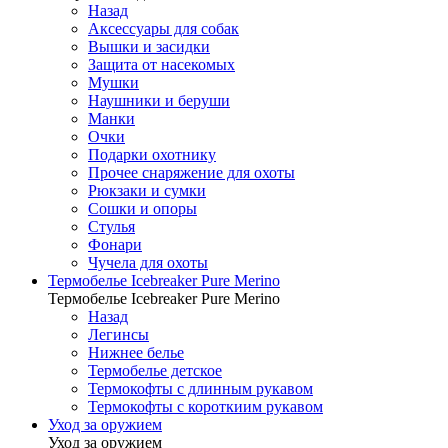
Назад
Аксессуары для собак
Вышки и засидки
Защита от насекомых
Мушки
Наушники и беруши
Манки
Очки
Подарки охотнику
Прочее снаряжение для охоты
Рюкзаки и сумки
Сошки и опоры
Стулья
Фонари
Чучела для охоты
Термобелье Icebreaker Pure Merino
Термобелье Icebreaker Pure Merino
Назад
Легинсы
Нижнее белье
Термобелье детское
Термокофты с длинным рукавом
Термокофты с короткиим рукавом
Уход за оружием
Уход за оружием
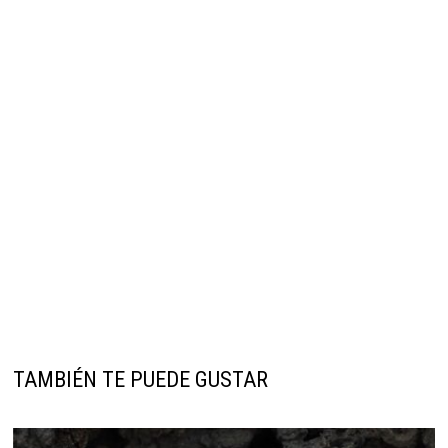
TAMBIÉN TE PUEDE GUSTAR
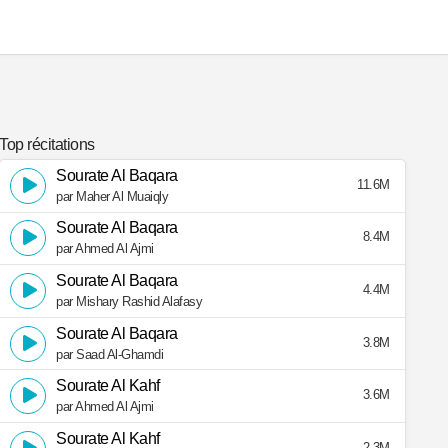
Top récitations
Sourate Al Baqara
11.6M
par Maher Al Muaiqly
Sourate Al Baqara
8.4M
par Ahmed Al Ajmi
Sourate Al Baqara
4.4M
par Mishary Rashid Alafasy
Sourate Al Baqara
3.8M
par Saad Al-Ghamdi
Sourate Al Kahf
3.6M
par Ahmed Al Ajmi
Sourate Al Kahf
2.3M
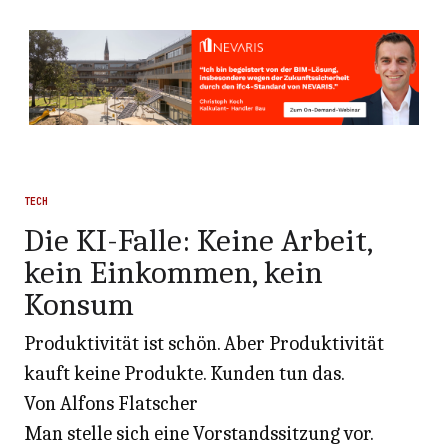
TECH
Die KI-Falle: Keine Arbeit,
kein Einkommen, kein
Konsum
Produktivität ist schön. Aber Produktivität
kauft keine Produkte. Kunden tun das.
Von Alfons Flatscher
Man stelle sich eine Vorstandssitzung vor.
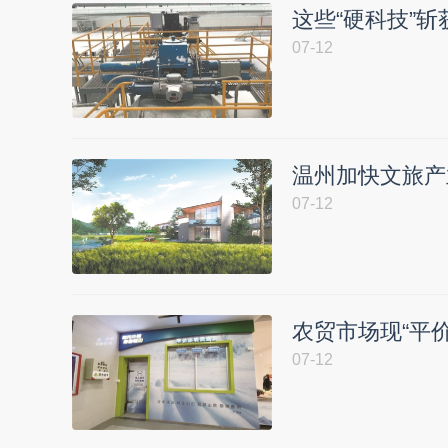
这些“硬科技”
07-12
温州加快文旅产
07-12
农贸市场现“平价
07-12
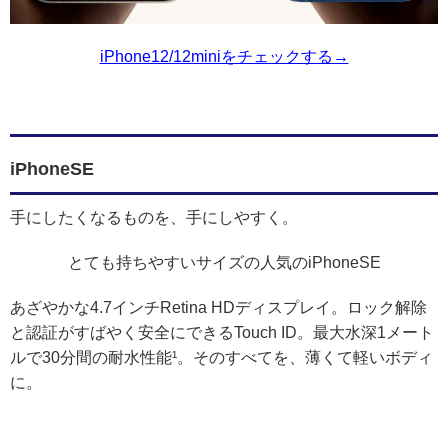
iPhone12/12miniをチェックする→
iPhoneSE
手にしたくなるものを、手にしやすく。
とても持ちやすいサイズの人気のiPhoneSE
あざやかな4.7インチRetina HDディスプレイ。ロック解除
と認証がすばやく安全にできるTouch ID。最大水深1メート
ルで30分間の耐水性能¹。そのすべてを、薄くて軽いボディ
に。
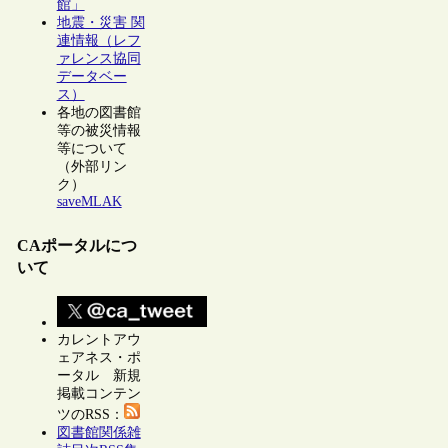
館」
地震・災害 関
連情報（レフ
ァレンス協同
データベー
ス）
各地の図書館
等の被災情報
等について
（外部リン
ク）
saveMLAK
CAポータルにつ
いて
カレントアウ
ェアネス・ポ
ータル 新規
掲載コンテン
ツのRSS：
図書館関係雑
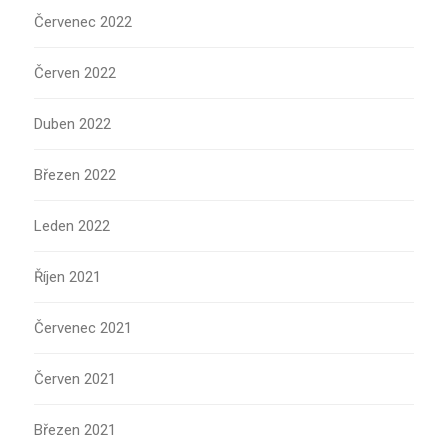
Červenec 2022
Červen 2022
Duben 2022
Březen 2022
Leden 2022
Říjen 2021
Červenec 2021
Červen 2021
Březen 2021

**WHAT THE TASK ASKS**.
Reproduce all of the entries word for word, skipping any pictures they hold.

**OUTPUT FOR THIS EXERCISE**.
Назад
Аксессуары для собак
Вышки и засидки
Защита от насекомых
Мушки
Наушники и беруши
Манки
Очки
Подарки охотнику
Прочее снаряжение для охоты
Рюкзаки и сумки
Сошки и опоры
Стулья
Фонари
Чучела для охоты
Термобелье Icebreaker Pure Merino
Термобелье Icebreaker Pure Merino
Назад
Легинсы
Нижнее белье
Термобелье детское
Термокофты с длинным рукавом
Термокофты с короткиим рукавом
Уход за оружием
Уход за оружием
TAMBIÉN TE PUEDE GUSTAR
Top récitations
Sourate Al Baqara
11.6M
par Maher Al Muaiqly
Sourate Al Baqara
8.4M
par Ahmed Al Ajmi
Sourate Al Baqara
4.4M
par Mishary Rashid Alafasy
Sourate Al Baqara
3.8M
par Saad Al-Ghamdi
Sourate Al Kahf
3.6M
par Ahmed Al Ajmi
Sourate Al Kahf
2.3M
TECH
Die KI-Falle: Keine Arbeit,
kein Einkommen, kein
Konsum
Produktivität ist schön. Aber Produktivität
kauft keine Produkte. Kunden tun das.
Von Alfons Flatscher
Man stelle sich eine Vorstandssitzung vor.
这些“硬科技”
07-12
温州加快文旅产
07-12
农贸市场现“平价
07-12
iPhone12/12miniをチェックする→
iPhoneSE
手にしたくなるものを、手にしやすく。
とても持ちやすいサイズの人気のiPhoneSE
あざやかな4.7インチRetina HDディスプレイ。ロック解除
と認証がすばやく安全にできるTouch ID。最大水深1メート
ルで30分間の耐水性能¹。そのすべてを、薄くて軽いボディ
に。
館」
地震・災害 関
連情報（レフ
ァレンス協同
データベー
ス）
各地の図書館
等の被災情報
等について
（外部リン
ク）
saveMLAK
CAポータルにつ
いて
カレントアウ
ェアネス・ポ
ータル 新規
掲載コンテン
ツのRSS：
図書館関係雑
Červenec 2022
Červen 2022
Duben 2022
Březen 2022
Leden 2022
Říjen 2021
Červenec 2021
Červen 2021
Březen 2021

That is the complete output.